In the bar lobby area before entering the Club Millenium, David Byrne exhibits his photographs from a visit to the Santo Nino Shrine Heritage Museum, colloquially called the Imelda Marcos Museum, in Tacloban, Philippines. One laminated card reads, “Imelda’s Diorama 11: Servant of the Poor, Late 1970s, Imelda makes a visit to the common people.” Presented as original artworks, Byrne’s framed prints are no different from any other tourist photos, which depict the careful narrative that the Marcos’ propaganda machine has constructed for the broader public. Not unlike the show at large, the audience is invited to engage in an interlocutor’s perception of history without any discernment between fact and fiction, because they are presented as the same.

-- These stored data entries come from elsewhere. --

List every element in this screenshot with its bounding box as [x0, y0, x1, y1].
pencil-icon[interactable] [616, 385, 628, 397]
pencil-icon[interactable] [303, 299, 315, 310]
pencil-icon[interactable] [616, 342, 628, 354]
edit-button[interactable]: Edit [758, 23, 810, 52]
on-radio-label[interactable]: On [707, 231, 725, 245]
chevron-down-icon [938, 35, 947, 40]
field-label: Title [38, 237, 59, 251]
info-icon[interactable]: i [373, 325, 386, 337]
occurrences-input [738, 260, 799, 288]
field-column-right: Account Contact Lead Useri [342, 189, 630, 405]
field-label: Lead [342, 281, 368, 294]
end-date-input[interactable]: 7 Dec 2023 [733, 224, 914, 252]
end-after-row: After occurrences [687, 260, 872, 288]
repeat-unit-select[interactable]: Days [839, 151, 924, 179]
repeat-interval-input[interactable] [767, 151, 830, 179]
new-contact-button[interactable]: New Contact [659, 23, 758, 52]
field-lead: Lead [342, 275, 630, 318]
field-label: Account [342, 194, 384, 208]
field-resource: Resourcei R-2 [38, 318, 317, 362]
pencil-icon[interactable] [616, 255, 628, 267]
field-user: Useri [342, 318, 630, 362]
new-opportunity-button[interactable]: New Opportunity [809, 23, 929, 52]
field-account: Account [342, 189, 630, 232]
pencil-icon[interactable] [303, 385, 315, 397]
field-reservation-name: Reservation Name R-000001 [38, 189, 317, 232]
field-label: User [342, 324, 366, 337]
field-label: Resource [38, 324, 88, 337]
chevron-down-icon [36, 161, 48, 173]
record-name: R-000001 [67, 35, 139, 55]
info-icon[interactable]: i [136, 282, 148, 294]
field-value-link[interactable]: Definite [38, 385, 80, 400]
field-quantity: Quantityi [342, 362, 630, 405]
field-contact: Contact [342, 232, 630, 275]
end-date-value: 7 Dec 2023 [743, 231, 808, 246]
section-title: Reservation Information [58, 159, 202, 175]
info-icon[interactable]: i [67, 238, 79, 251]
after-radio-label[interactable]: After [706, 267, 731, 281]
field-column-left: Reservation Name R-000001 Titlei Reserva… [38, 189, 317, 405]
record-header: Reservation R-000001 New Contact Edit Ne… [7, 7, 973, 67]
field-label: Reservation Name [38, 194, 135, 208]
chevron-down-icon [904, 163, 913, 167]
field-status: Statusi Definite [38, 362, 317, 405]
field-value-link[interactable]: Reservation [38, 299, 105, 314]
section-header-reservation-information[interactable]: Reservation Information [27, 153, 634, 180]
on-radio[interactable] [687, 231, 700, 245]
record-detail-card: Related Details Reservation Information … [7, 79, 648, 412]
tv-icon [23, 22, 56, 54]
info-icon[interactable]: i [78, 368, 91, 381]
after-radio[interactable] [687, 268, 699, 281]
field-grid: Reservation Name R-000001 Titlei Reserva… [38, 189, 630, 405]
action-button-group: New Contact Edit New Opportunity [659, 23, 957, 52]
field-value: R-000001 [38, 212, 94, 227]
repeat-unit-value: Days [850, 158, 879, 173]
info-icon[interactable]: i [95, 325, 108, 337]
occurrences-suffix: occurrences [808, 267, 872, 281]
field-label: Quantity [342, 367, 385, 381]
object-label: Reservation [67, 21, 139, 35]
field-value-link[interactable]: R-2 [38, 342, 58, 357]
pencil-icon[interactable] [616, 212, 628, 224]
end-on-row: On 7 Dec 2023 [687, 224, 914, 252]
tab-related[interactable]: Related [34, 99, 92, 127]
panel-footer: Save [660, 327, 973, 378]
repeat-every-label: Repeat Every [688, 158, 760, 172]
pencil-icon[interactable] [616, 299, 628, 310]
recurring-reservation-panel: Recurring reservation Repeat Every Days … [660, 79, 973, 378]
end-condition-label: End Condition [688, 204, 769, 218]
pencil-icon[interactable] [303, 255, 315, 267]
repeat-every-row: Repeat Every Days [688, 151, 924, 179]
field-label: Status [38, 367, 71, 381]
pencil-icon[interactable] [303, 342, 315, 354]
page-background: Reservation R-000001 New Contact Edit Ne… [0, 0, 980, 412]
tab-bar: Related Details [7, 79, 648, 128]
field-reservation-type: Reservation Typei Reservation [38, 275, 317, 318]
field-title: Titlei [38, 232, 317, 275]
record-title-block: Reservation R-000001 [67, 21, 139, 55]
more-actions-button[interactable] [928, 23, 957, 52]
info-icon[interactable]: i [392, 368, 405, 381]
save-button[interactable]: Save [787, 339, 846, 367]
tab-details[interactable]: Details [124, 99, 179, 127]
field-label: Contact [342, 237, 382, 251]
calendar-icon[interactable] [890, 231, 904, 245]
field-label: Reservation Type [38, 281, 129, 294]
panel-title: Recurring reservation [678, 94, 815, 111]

But don’t worry, I fixed it with a pretty brown bird. If you have a middle finger or two when you witness this spectacle, you can do it too! Immersive theater encourages, if not demands, audience participation. At the end of the show, use your other digits to make the letter L for laban ko, a battle cry of the masa. Because the fight continues, same as it ever was.
10 years ago, a friend and I saw ‘Here Lies Love’ at the Public Theatre. After reading this essay, I felt guilt and shame at attending the play. Yet, as I reflected back to my experience, I recalled viewing it as a cautionary tale about power, grandeur and wealth. The audience literally becomes ‘swept up’ by the seductive allure that each of those holds. The audience was both witness and participant in Imelda’s life. A take away for some, no doubt entertainment, novelty and clueless enthusiasm the experience of others. We left, went home and didn’t really look much further.
That is my regret.
But now, we have that chance with this author’s bona fides. If there is a hierarchy of valued viewpoints, this author’s takes precedence. The Filipino people were the victims of the Marcos regime. Yet, here we are, living in a world where demagogues and fascists hold power. People are ‘swept up’ in narratives not based in facts.
We are audiences/participants to these forces.
This play has the potential to engage us in a conversation about people’s susceptibility/vulnerability to the voices of fascism. Let’s encourage that conversation.
I’m curious to know if you would feel the same way about the Broadway musical Evita about Eva Peron? And how you would change the musical about Imelda to make it more accurate? Or would you prefer it had never been made? I have no political agenda here. Just trying to understand your approach to the value and purpose of Broadway musicals in general.